• Problem requirements: When you retype the entries, keep each one exact and leave out the pictures.

• Data in this exercise:
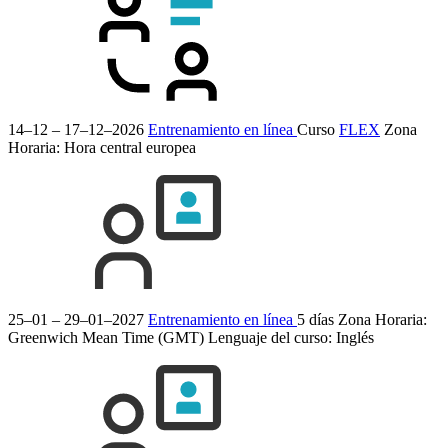
14–12 – 17–12–2026
Entrenamiento en línea
Curso
FLEX
Zona
Horaria: Hora central europea
25–01 – 29–01–2027
Entrenamiento en línea
5 días
Zona Horaria:
Greenwich Mean Time (GMT)
Lenguaje del curso:
Inglés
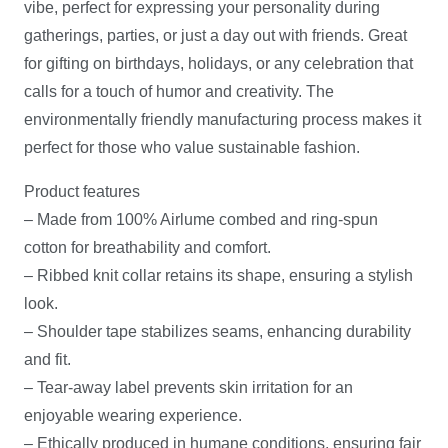
vibe, perfect for expressing your personality during
gatherings, parties, or just a day out with friends. Great
for gifting on birthdays, holidays, or any celebration that
calls for a touch of humor and creativity. The
environmentally friendly manufacturing process makes it
perfect for those who value sustainable fashion.
Product features
– Made from 100% Airlume combed and ring-spun
cotton for breathability and comfort.
– Ribbed knit collar retains its shape, ensuring a stylish
look.
– Shoulder tape stabilizes seams, enhancing durability
and fit.
– Tear-away label prevents skin irritation for an
enjoyable wearing experience.
– Ethically produced in humane conditions, ensuring fair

• Answer:
14–12 – 17–12–2026
Entrenamiento en línea
Curso
FLEX
Zona
Horaria: Hora central europea
25–01 – 29–01–2027
Entrenamiento en línea
5 días
Zona Horaria:
Greenwich Mean Time (GMT)
Lenguaje del curso:
Inglés
vibe, perfect for expressing your personality during
gatherings, parties, or just a day out with friends. Great
for gifting on birthdays, holidays, or any celebration that
calls for a touch of humor and creativity. The
environmentally friendly manufacturing process makes it
perfect for those who value sustainable fashion.
Product features
– Made from 100% Airlume combed and ring-spun
cotton for breathability and comfort.
– Ribbed knit collar retains its shape, ensuring a stylish
look.
– Shoulder tape stabilizes seams, enhancing durability
and fit.
– Tear-away label prevents skin irritation for an
enjoyable wearing experience.
– Ethically produced in humane conditions, ensuring fair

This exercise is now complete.